▶ Problem statement
Whenever the word "Login" turns up in a line of the data below, copy that line.

▶ Dataset entries
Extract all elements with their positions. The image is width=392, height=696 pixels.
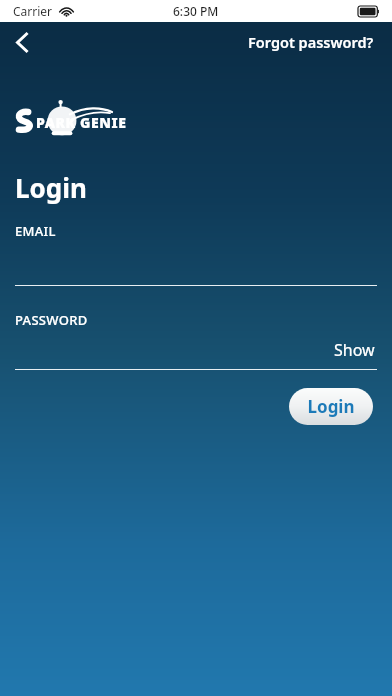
staticText: PASSWORD — [15, 311, 88, 329]
staticText: 6:30 PM — [173, 3, 219, 19]
staticText: Login — [15, 170, 87, 205]
staticText: Carrier — [13, 3, 53, 19]
button[interactable]: Forgot password? — [230, 24, 392, 60]
staticText: Login — [307, 395, 355, 418]
button[interactable]: Login — [289, 388, 373, 425]
button[interactable]: Show — [332, 337, 377, 363]
staticText: PARK GENIE — [36, 113, 127, 132]
staticText: EMAIL — [15, 222, 56, 240]
button[interactable]: Back — [0, 22, 44, 62]
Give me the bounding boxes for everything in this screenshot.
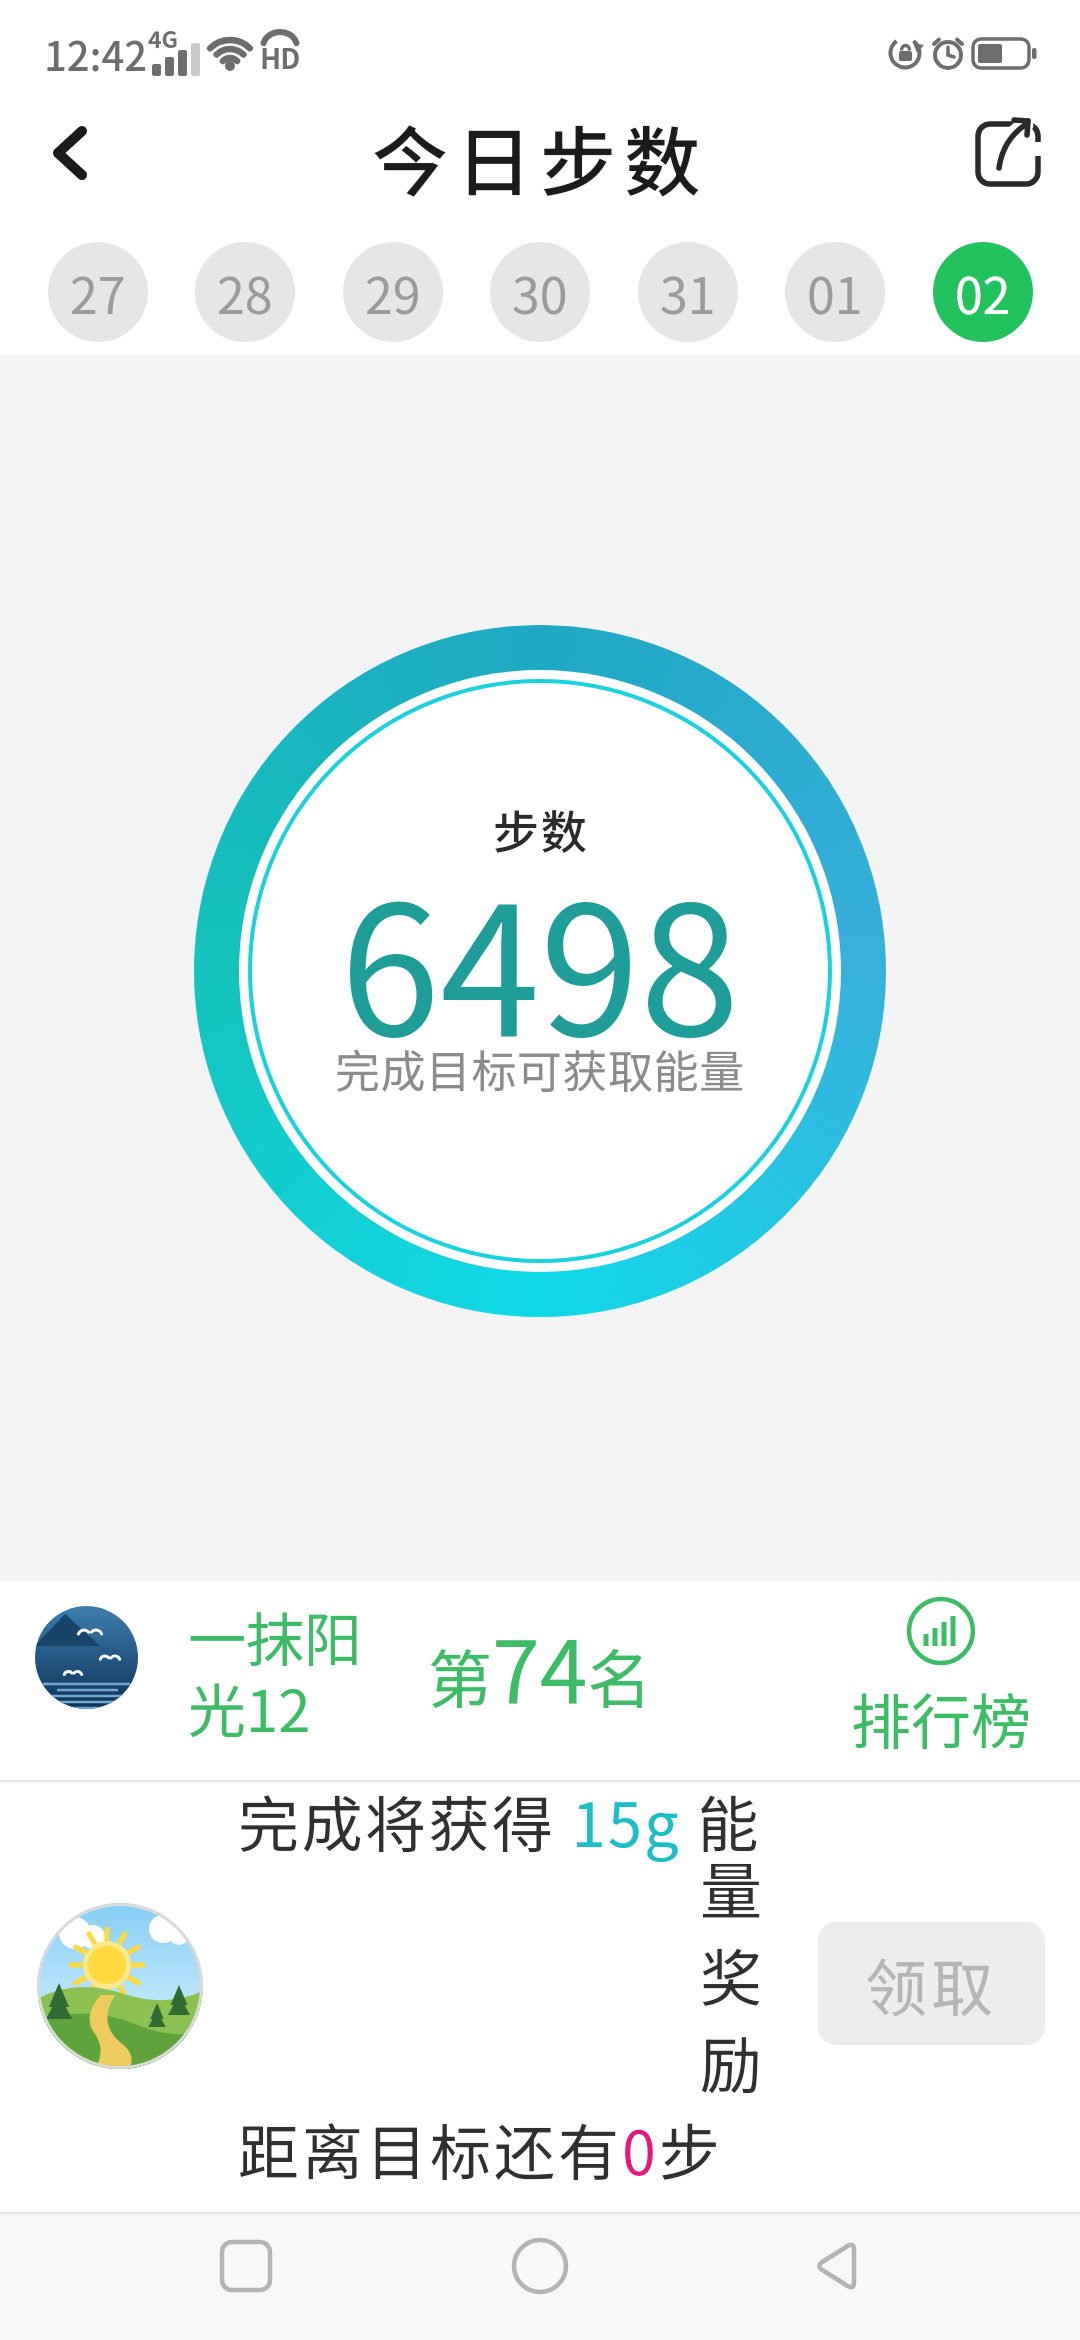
button[interactable]: 排行榜: [838, 1596, 1043, 1771]
staticText: HD: [260, 37, 300, 78]
staticText: 排行榜: [851, 1674, 1031, 1761]
staticText: 量: [700, 1842, 763, 1932]
staticText: 第74名: [428, 1603, 652, 1728]
staticText: 31: [660, 256, 716, 328]
staticText: 4G: [148, 21, 179, 54]
staticText: 励: [700, 2016, 763, 2106]
button[interactable]: 28: [195, 242, 295, 342]
staticText: 领取: [865, 1939, 998, 2029]
button[interactable]: 30: [490, 242, 590, 342]
button[interactable]: 27: [48, 242, 148, 342]
button[interactable]: [30, 110, 120, 200]
staticText: 今日步数: [372, 102, 708, 212]
staticText: 完成目标可获取能量: [335, 1036, 745, 1101]
staticText: 距离目标还有0步: [238, 2104, 723, 2192]
button[interactable]: [968, 112, 1048, 192]
button[interactable]: 31: [638, 242, 738, 342]
button[interactable]: 02: [933, 242, 1033, 342]
staticText: 29: [365, 256, 421, 328]
button[interactable]: [198, 2218, 294, 2314]
button[interactable]: 01: [785, 242, 885, 342]
staticText: 一抹阳 光12: [188, 1594, 363, 1749]
staticText: 02: [955, 256, 1011, 328]
staticText: 30: [512, 256, 568, 328]
staticText: 27: [70, 256, 126, 328]
button[interactable]: [37, 1903, 203, 2069]
staticText: 12:42: [44, 25, 148, 83]
staticText: 6498: [340, 827, 740, 1047]
button[interactable]: 领取: [818, 1922, 1045, 2045]
staticText: 步数: [492, 796, 588, 863]
button[interactable]: [35, 1606, 138, 1709]
staticText: 28: [217, 256, 273, 328]
staticText: 01: [807, 256, 863, 328]
staticText: 奖: [700, 1929, 763, 2019]
button[interactable]: [790, 2218, 886, 2314]
staticText: 完成将获得 15g 能: [238, 1776, 761, 1864]
button[interactable]: [492, 2218, 588, 2314]
button[interactable]: 29: [343, 242, 443, 342]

▶ Solved problem
staticText: Login — [15, 170, 87, 205]
staticText: Login — [307, 395, 355, 418]
button[interactable]: Login — [289, 388, 373, 425]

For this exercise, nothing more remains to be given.